◆ What the exercise asks: Keep every line of the data below that has the string "elements" and present those lines.

◆ Entries provided:

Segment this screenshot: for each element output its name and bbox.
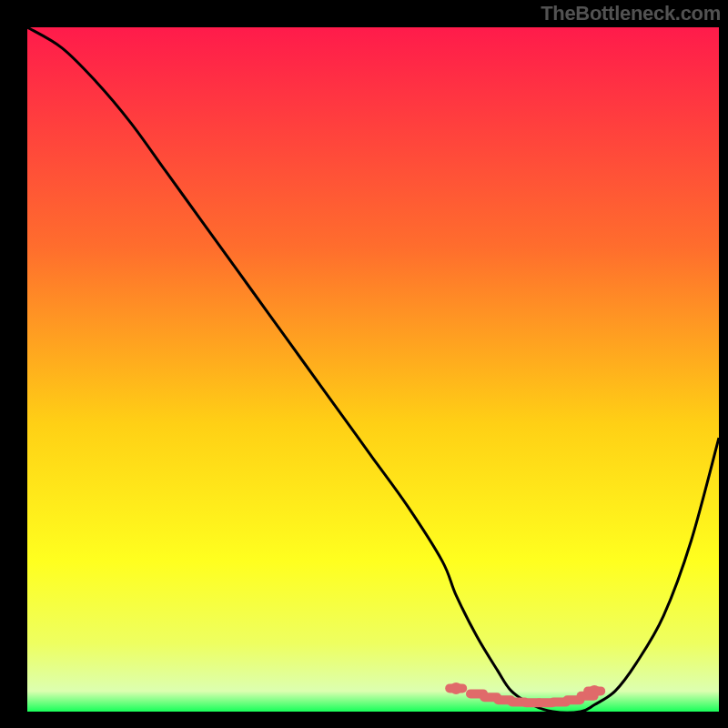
chart-container: { "watermark": "TheBottleneck.com", "col… [0,0,728,728]
curve-marker-end [589,685,601,697]
bottleneck-chart [0,0,728,728]
gradient-background [27,27,719,712]
curve-marker-start [450,682,462,694]
watermark-text: TheBottleneck.com [541,2,721,25]
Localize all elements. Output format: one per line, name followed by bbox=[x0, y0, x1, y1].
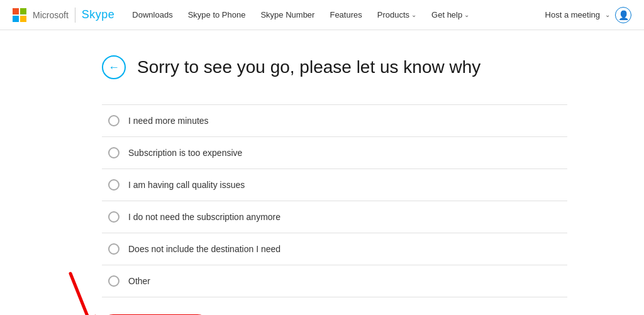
navbar: Microsoft Skype Downloads Skype to Phone… bbox=[0, 0, 644, 30]
nav-divider bbox=[75, 8, 75, 23]
main-content: ← Sorry to see you go, please let us kno… bbox=[52, 30, 592, 315]
nav-skype-number-label: Skype Number bbox=[260, 10, 314, 19]
user-account-icon[interactable]: 👤 bbox=[615, 7, 631, 23]
logo-blue bbox=[13, 16, 19, 22]
nav-right: Host a meeting ⌄ 👤 bbox=[545, 7, 631, 23]
nav-products-label: Products bbox=[377, 10, 409, 19]
radio-opt1[interactable] bbox=[108, 115, 119, 126]
option-label-opt2: Subscription is too expensive bbox=[128, 148, 242, 158]
nav-links: Downloads Skype to Phone Skype Number Fe… bbox=[126, 8, 533, 22]
nav-downloads-label: Downloads bbox=[132, 10, 172, 19]
cancellation-reasons-list: I need more minutes Subscription is too … bbox=[102, 104, 567, 297]
host-meeting-link[interactable]: Host a meeting bbox=[545, 10, 600, 19]
brand-logo-group: Microsoft Skype bbox=[13, 8, 114, 23]
host-meeting-chevron-icon[interactable]: ⌄ bbox=[605, 11, 610, 18]
skype-brand-name: Skype bbox=[82, 8, 115, 21]
option-label-opt4: I do not need the subscription anymore bbox=[128, 212, 280, 222]
option-label-opt6: Other bbox=[128, 276, 150, 286]
nav-skype-to-phone-label: Skype to Phone bbox=[188, 10, 246, 19]
list-item[interactable]: I am having call quality issues bbox=[102, 169, 567, 201]
get-help-chevron-icon: ⌄ bbox=[464, 11, 469, 18]
nav-get-help-label: Get help bbox=[431, 10, 462, 19]
logo-yellow bbox=[20, 16, 26, 22]
nav-skype-to-phone[interactable]: Skype to Phone bbox=[182, 8, 252, 22]
nav-downloads[interactable]: Downloads bbox=[126, 8, 179, 22]
option-label-opt3: I am having call quality issues bbox=[128, 180, 245, 190]
nav-products[interactable]: Products ⌄ bbox=[371, 8, 423, 22]
microsoft-text: Microsoft bbox=[33, 10, 69, 20]
products-chevron-icon: ⌄ bbox=[411, 11, 416, 18]
list-item[interactable]: Subscription is too expensive bbox=[102, 137, 567, 169]
option-label-opt5: Does not include the destination I need bbox=[128, 244, 280, 254]
svg-line-0 bbox=[70, 274, 89, 315]
nav-skype-number[interactable]: Skype Number bbox=[254, 8, 321, 22]
nav-features-label: Features bbox=[330, 10, 362, 19]
list-item[interactable]: I do not need the subscription anymore bbox=[102, 201, 567, 233]
page-title: Sorry to see you go, please let us know … bbox=[137, 57, 480, 77]
list-item[interactable]: Does not include the destination I need bbox=[102, 233, 567, 265]
list-item[interactable]: Other bbox=[102, 265, 567, 297]
page-header: ← Sorry to see you go, please let us kno… bbox=[102, 55, 567, 79]
radio-opt4[interactable] bbox=[108, 211, 119, 223]
nav-features[interactable]: Features bbox=[323, 8, 368, 22]
radio-opt5[interactable] bbox=[108, 243, 119, 255]
nav-get-help[interactable]: Get help ⌄ bbox=[425, 8, 475, 22]
logo-green bbox=[20, 8, 26, 14]
microsoft-logo bbox=[13, 8, 26, 22]
radio-opt2[interactable] bbox=[108, 147, 119, 158]
logo-red bbox=[13, 8, 19, 14]
option-label-opt1: I need more minutes bbox=[128, 116, 209, 126]
radio-opt6[interactable] bbox=[108, 275, 119, 287]
list-item[interactable]: I need more minutes bbox=[102, 105, 567, 137]
radio-opt3[interactable] bbox=[108, 179, 119, 191]
back-button[interactable]: ← bbox=[102, 55, 126, 79]
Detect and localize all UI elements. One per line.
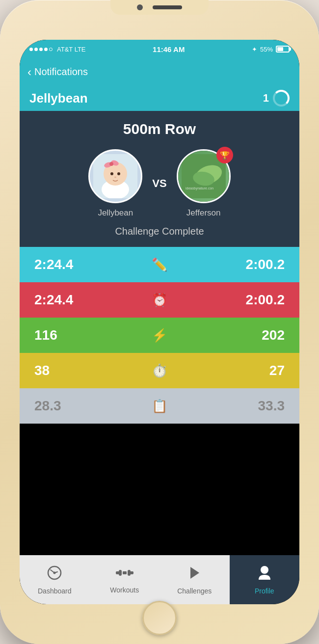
- player2-name: Jefferson: [186, 208, 221, 218]
- back-label: Notifications: [34, 66, 88, 78]
- profile-icon: [258, 565, 271, 584]
- signal-dot-4: [44, 48, 48, 51]
- challenge-area: 500m Row: [20, 111, 299, 247]
- stat-left-2: 116: [34, 327, 88, 343]
- challenge-status: Challenge Complete: [29, 226, 290, 237]
- svg-rect-19: [130, 571, 133, 574]
- stat-left-3: 38: [34, 363, 88, 378]
- tab-profile[interactable]: Profile: [230, 555, 300, 604]
- stat-right-3: 27: [231, 363, 285, 378]
- signal-dots: [29, 48, 53, 51]
- signal-dot-3: [39, 48, 43, 51]
- svg-point-20: [261, 566, 268, 574]
- dashboard-label: Dashboard: [38, 587, 72, 595]
- player1-name: Jellybean: [98, 208, 133, 218]
- tab-bar: Dashboard Wor: [20, 555, 299, 604]
- dashboard-icon: [47, 565, 62, 584]
- svg-point-5: [109, 162, 113, 166]
- clipboard-icon: 📋: [152, 399, 167, 414]
- status-right: ✦ 55%: [252, 46, 290, 53]
- battery-fill: [277, 47, 283, 51]
- battery-pct: 55%: [260, 46, 273, 53]
- svg-text:ideasbynature.con: ideasbynature.con: [186, 187, 213, 190]
- challenges-label: Challenges: [177, 587, 212, 595]
- workouts-label: Workouts: [110, 586, 139, 594]
- profile-label: Profile: [255, 587, 274, 595]
- stat-row-2: 116 ⚡ 202: [20, 318, 299, 353]
- carrier-label: AT&T LTE: [57, 46, 86, 53]
- phone-frame: AT&T LTE 11:46 AM ✦ 55% ‹ Notifications: [0, 0, 319, 644]
- battery-icon: [276, 46, 290, 53]
- stat-right-2: 202: [231, 327, 285, 343]
- timer-icon: ⏱️: [152, 363, 167, 378]
- svg-point-8: [114, 177, 116, 178]
- player1-column: Jellybean: [88, 149, 142, 218]
- nav-bar: ‹ Notifications: [20, 58, 299, 85]
- status-bar: AT&T LTE 11:46 AM ✦ 55%: [20, 40, 299, 58]
- header-right: 1: [263, 90, 290, 107]
- svg-rect-15: [123, 571, 127, 574]
- signal-dot-1: [29, 48, 33, 51]
- camera: [137, 4, 143, 10]
- tab-workouts[interactable]: Workouts: [90, 555, 160, 604]
- page-header: Jellybean 1: [20, 85, 299, 111]
- stat-row-4: 28.3 📋 33.3: [20, 388, 299, 424]
- tab-dashboard[interactable]: Dashboard: [20, 555, 90, 604]
- status-left: AT&T LTE: [29, 46, 86, 53]
- back-button[interactable]: ‹ Notifications: [27, 66, 88, 78]
- signal-dot-2: [34, 48, 38, 51]
- notification-badge: 1: [263, 92, 269, 105]
- vs-label: VS: [152, 177, 166, 190]
- trophy-badge: 🏆: [216, 147, 233, 163]
- page-title: Jellybean: [29, 91, 88, 106]
- player2-column: ideasbynature.con 🏆 Jefferson: [177, 149, 231, 218]
- challenges-icon: [186, 565, 202, 584]
- workouts-icon: [116, 566, 133, 583]
- alarm-icon: ⏰: [152, 293, 167, 308]
- stats-section: 2:24.4 ✏️ 2:00.2 2:24.4 ⏰ 2:00.2 116 ⚡: [20, 247, 299, 555]
- phone-notch: [110, 0, 209, 15]
- stat-left-1: 2:24.4: [34, 292, 88, 308]
- signal-dot-5: [49, 48, 53, 51]
- vs-row: Jellybean VS: [29, 149, 290, 218]
- stat-row-1: 2:24.4 ⏰ 2:00.2: [20, 282, 299, 318]
- pencil-icon: ✏️: [152, 257, 167, 272]
- player1-avatar: [88, 149, 142, 203]
- stat-left-0: 2:24.4: [34, 257, 88, 272]
- svg-rect-18: [116, 571, 119, 574]
- stat-left-4: 28.3: [34, 398, 88, 414]
- stat-row-0: 2:24.4 ✏️ 2:00.2: [20, 247, 299, 282]
- baby-avatar-svg: [93, 154, 137, 198]
- stat-right-0: 2:00.2: [231, 257, 285, 272]
- time-display: 11:46 AM: [153, 45, 185, 54]
- workout-name: 500m Row: [29, 121, 290, 137]
- speaker: [153, 5, 182, 9]
- bluetooth-icon: ✦: [252, 46, 257, 53]
- player2-avatar-wrap: ideasbynature.con 🏆: [177, 149, 231, 203]
- home-button[interactable]: [142, 601, 177, 635]
- svg-point-6: [110, 172, 113, 175]
- screen-content: AT&T LTE 11:46 AM ✦ 55% ‹ Notifications: [20, 40, 299, 604]
- loading-indicator: [273, 90, 290, 107]
- stat-right-4: 33.3: [231, 398, 285, 414]
- stat-right-1: 2:00.2: [231, 292, 285, 308]
- player1-avatar-wrap: [88, 149, 142, 203]
- bolt-icon: ⚡: [152, 328, 167, 343]
- tab-challenges[interactable]: Challenges: [160, 555, 230, 604]
- stat-row-3: 38 ⏱️ 27: [20, 353, 299, 388]
- main-content: 500m Row: [20, 111, 299, 604]
- svg-point-7: [117, 172, 120, 175]
- chevron-left-icon: ‹: [27, 66, 31, 78]
- phone-screen: AT&T LTE 11:46 AM ✦ 55% ‹ Notifications: [20, 40, 299, 604]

◆ Result for this task:
Localize all elements. Output format: one per line, name followed by bbox=[x0, y0, x1, y1].
Detect and localize all UI elements. One per line.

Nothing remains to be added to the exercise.